Extracted data:
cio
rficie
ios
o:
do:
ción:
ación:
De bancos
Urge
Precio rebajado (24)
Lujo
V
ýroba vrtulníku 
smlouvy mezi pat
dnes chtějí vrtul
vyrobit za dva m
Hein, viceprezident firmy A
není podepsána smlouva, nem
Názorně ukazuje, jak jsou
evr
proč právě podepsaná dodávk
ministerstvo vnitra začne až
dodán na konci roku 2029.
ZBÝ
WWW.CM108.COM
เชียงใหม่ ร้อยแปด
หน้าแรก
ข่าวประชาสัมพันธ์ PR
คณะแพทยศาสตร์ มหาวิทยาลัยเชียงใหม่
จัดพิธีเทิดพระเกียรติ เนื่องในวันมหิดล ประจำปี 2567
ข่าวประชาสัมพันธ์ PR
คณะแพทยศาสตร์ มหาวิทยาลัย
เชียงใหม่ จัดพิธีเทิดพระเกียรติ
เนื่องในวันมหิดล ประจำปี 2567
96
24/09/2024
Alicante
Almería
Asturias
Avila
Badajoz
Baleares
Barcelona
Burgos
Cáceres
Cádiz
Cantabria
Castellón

What this task involves:
Where a line of the data contains "ประจำป", copy that line.

Solution to the exercise:
จัดพิธีเทิดพระเกียรติ เนื่องในวันมหิดล ประจำปี 2567
เนื่องในวันมหิดล ประจำปี 2567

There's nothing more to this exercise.